Building Secondary Meaning: What the Evidence Must Show

Since color lacks inherent distinctiveness, an applicant must prove acquired distinctiveness — what trademark law calls “secondary meaning” — to obtain registration. Secondary meaning exists when, in the minds of the consuming public, the primary significance of the color is as an indicator of the source of the goods, rather than as a feature of the goods themselves.

The USPTO and courts look at several categories of evidence to establish secondary meaning for a color mark:

  • Length and exclusivity of use. How long has the applicant used the color in commerce, and has the use been exclusive? The Owens Corning pink insulation registration — Reg. No. 1,439,460 — was based on decades of exclusive use of the color in a market where no other product used that color. Long, exclusive use is the single most persuasive factor.
  • Advertising expenditures and media coverage. Substantial advertising dollars spent prominently featuring the color as an identifier of source — rather than as incidental background — help establish secondary meaning. T-Mobile’s aggressive promotion of its magenta brand identity across national advertising campaigns was central to its successful trademark registrations.
  • Consumer surveys.

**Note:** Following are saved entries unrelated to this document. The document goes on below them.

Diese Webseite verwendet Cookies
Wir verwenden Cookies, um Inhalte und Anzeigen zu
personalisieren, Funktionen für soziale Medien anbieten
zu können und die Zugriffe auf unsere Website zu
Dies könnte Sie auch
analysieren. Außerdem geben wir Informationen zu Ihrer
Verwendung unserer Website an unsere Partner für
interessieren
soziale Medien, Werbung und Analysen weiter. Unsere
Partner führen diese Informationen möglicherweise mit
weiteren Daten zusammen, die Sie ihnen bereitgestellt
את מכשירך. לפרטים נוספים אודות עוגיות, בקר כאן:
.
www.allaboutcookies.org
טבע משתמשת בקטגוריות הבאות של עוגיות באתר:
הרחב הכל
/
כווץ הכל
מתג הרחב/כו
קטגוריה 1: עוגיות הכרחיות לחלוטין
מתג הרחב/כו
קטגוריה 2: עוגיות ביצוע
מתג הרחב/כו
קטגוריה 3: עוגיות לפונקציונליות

Direct evidence from consumer surveys showing that a significant percentage of the relevant consuming public associates the color with a single source is powerful evidence of secondary meaning. Survey methodology and statistical reliability will be examined closely by Examining Attorneys and by courts.
  • Intentional copying by competitors. Evidence that competitors have deliberately copied the applicant’s color — presumably because they believed consumers associated the color with the applicant’s brand — can support an inference of secondary meaning.

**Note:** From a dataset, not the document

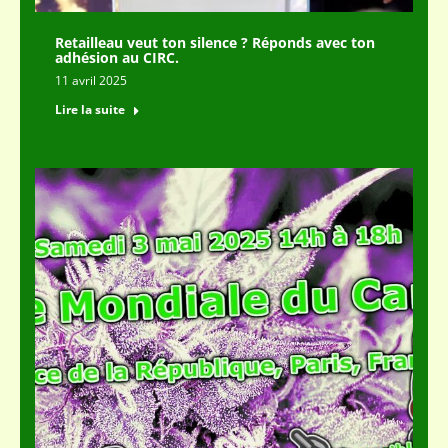
Retailleau veut ton silence ? Réponds avec ton
adhésion au CIRC.
11 avril 2025
Lire la suite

The Spectrum of Color Marks and Famous Examples

A handful of color trademarks have achieved genuinely iconic status and illustrate the range of contexts in which color marks are viable:

  • Tiffany Blue (Pantone 1837) — Tiffany & Co. has used this particular shade of robin’s-egg blue on its packaging since 1845 and holds multiple trademark registrations for the color in connection with jewelry, packaging, and retail store services. The color has become one of the most recognized brand identifiers in the world.
  • UPS Brown — UPS has used its distinctive brown on delivery vehicles, uniforms, and packaging for over a century and holds trademark registrations for the color. UPS’s famous “What can Brown do for you?” advertising campaign was specifically designed to build awareness of the color as a brand identifier.
  • Christian Louboutin Red Sole — The Second Circuit upheld the distinctiveness of the red outsole on high-fashion women’s shoes in Christian Louboutin S.A. v. Yves Saint Laurent America Holding, Inc., 696 F.3d 206 (2d Cir. 2012), finding that the red sole had acquired secondary meaning in the luxury footwear market. The court did require a contrast requirement — the red sole must contrast with the upper of the shoe.
  • John Deere Green and Yellow — Deere & Company holds trademark registrations for the distinctive green and yellow color combination used on its agricultural and construction equipment, based on decades of exclusive, continuous use.

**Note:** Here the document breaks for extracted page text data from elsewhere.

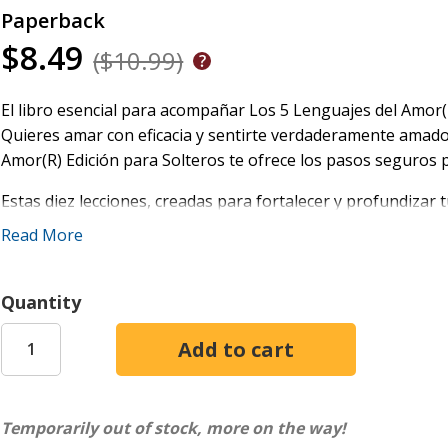
Paperback
$8.49
($10.99)
El libro esencial para acompañar Los 5 Lenguajes del Amor(R
Quieres amar con eficacia y sentirte verdaderamente amado.
Amor(R) Edición para Solteros te ofrece los pasos seguros p
Estas diez lecciones, creadas para fortalecer y profundizar 
prácticas para aplicar los principios de Los 5 Lenguajes del
Read More
Este cuaderno de ejercicios incluye preguntas interactivas,
para ayudarte a experimentar mejor el amor, expresarlo e id
Quantity
más cerca de tus padres, conectar más con tus amigos o darl
ejercicios te da la confianza para amar bien.
Este libro complementario, diseñado para personas individ
las enseñanzas enriquecedoras de Los 5 Lenguajes del Amor
Temporarily out of stock, more on the way!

Strategic Considerations for Pursuing Color Trademark Protection

Not every brand has the resources of Tiffany or UPS, but businesses of any size can take strategic steps to build toward color trademark protection:

  • Select and standardize early. Choose a specific Pantone or other standardized color identifier and use it consistently across all branding materials. Inconsistent use of slightly different shades undermines secondary meaning claims.
  • Document use from the beginning. Keep dated records of every instance of the color’s prominent use in marketing, packaging, signage, and product design. This record will be essential if a registration is contested.
  • Use the color prominently as a source identifier. Feature the color in advertising in a way that associates it specifically with your brand, not just as background or incidental decoration. The more the color functions as a brand identifier in your marketing, the stronger the secondary meaning claim.
  • Police infringement actively. Failure to challenge competitors who adopt the same or similar color can undermine secondary meaning by showing that the color is not uniquely associated with your brand in the market.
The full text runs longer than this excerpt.